• Noah Maier

Sorry: A letter to the donors.

Dear Donor,

We need you now more than ever. I wanted to write you this quick note because there's a lot of voices out there who are clamoring to tell you how to give away your money. The world is unjust. If you're wealthy, you may have some choices about how to handle it.

No one (including me) speaks eloquently about money. That's because we've all been fighting for a long time. Long fights mean that we're tired, and when we're tired, we communicate poorly. People don't have the right words to speak about (or think about) the best way to give away money. That's why a lot of them are attacking you. I've heard them say some pretty disparaging things about you. Some of them are even writing books. Activists love to criticize other activists. It's part of what makes them good at being an activist. Critical brains get into this work, spend all day examining the wrong things, and finding ways to fix them.

You may not realize it, but philanthropy is activism. That's why it's so open to critique.

But like other kinds of activism, its beauty is in its power.

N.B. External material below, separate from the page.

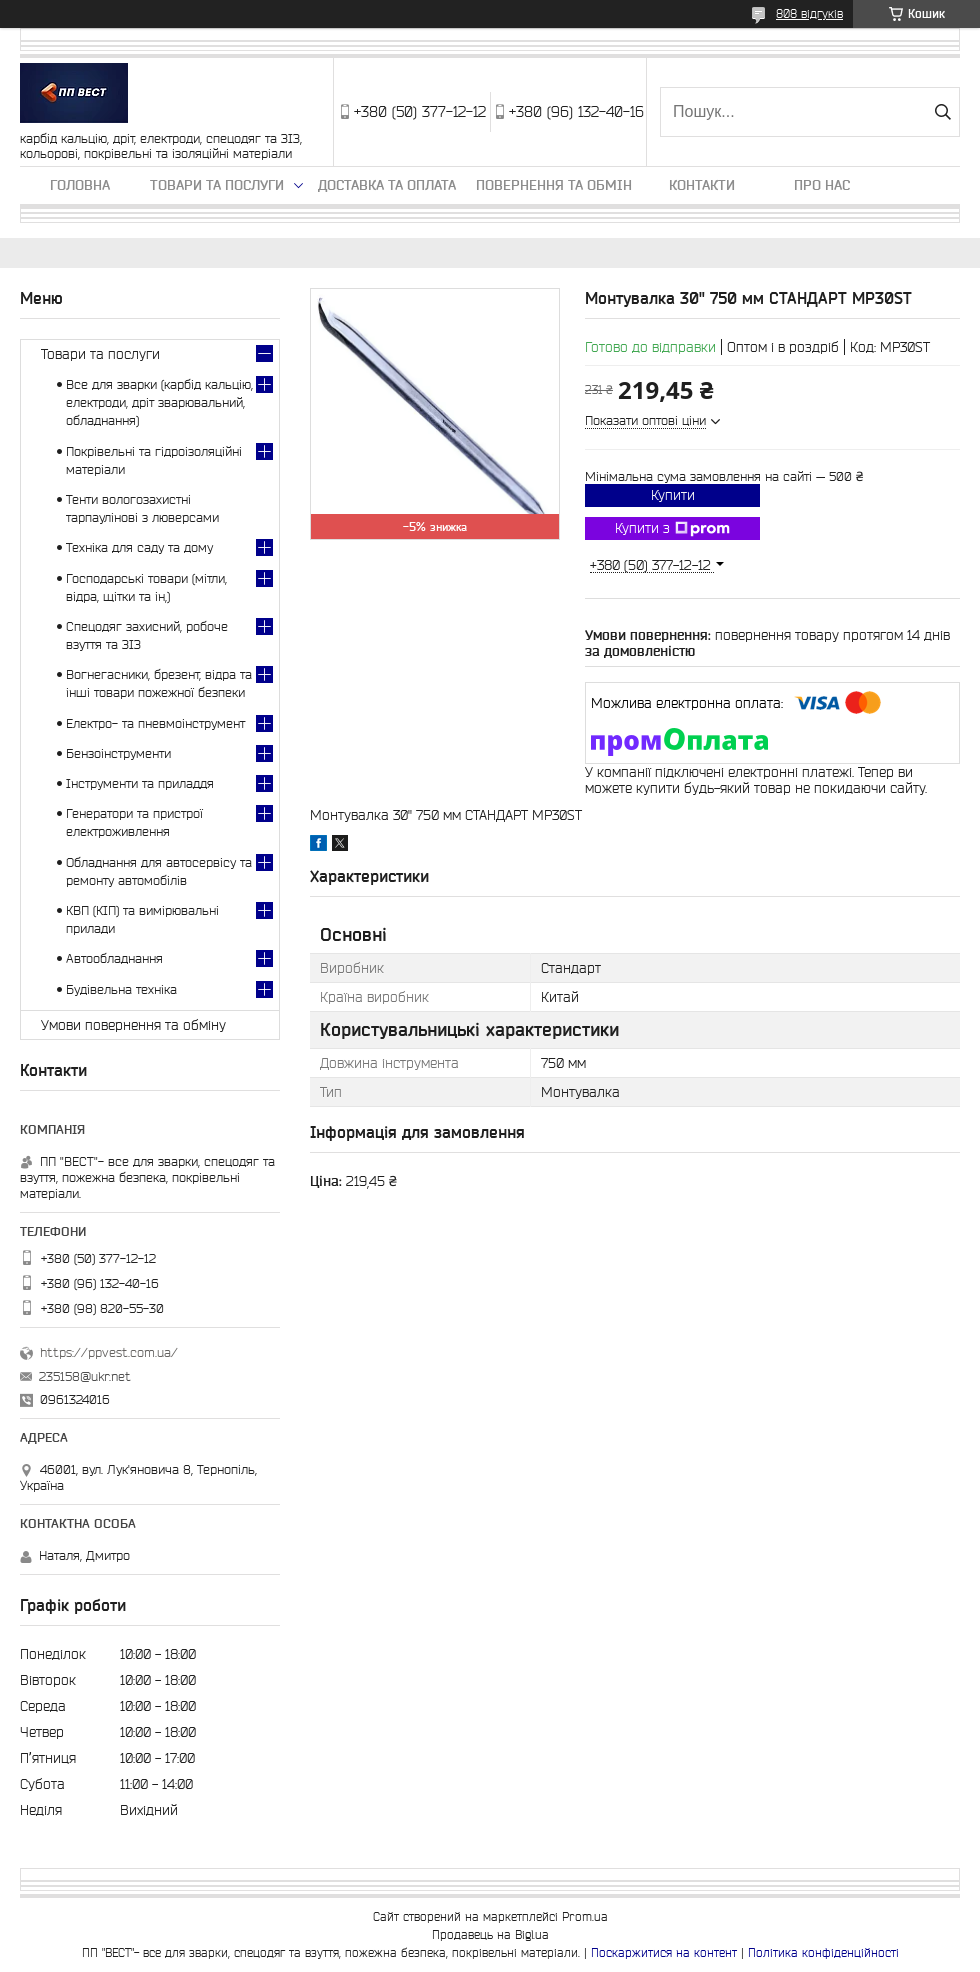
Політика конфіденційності (823, 1952)
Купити (673, 495)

Very few of us can make a difference with our money. Most of us need to rely on volunteering to make a difference. That means knocking doors, making calls, and writing letters. But that work's impact pales in comparison to the exponential change your donation will make. Nearly every organization needs funding. Progress relies on money. And it's anti-progressive to reject philanthropy as activism.

Anyone who gives away their money instead of spending it on a vacation house or a Ferrari is doing a noble deed. In 1901 Thomas Moran published a paper called the Ethics of Wealth, in which he writes, "it is true that the object of many a selfish and sordid existence is to produce wealth in the largest possible quantities. It is too often true also that the full and complete realization of the self and the consequent development and progress of the human race are lost to view in the scramble for material gain". You, the donor, are doing the opposite of scrambling for wealth. You're distributing it. And voluntarily, not at the point of a bayonet.

As Joe Garecht said,"Many, if not most, of the arguments of those who are attacking donors boil down to one simple idea: that other people should be able to control how donors give their money because other people know better than the donors themselves." And it's really a pity.

I'm not naïve. You should be thinking more about how you give your money away. Are you furthering the same systems you're trying to reform? To paraphrase Oscar Wilde, "the people who do the most harm are often the people trying to do the most good."

But it's not our job as activists to punish you for giving your money away. We should not vilify you. We should celebrate you – whether you're giving 0.1%, 1%, 10%, or 100% of your money away. You are the heroes that fund the movement. Thank you for doing what you do. And I'm sorry we don't always recognize your contributions.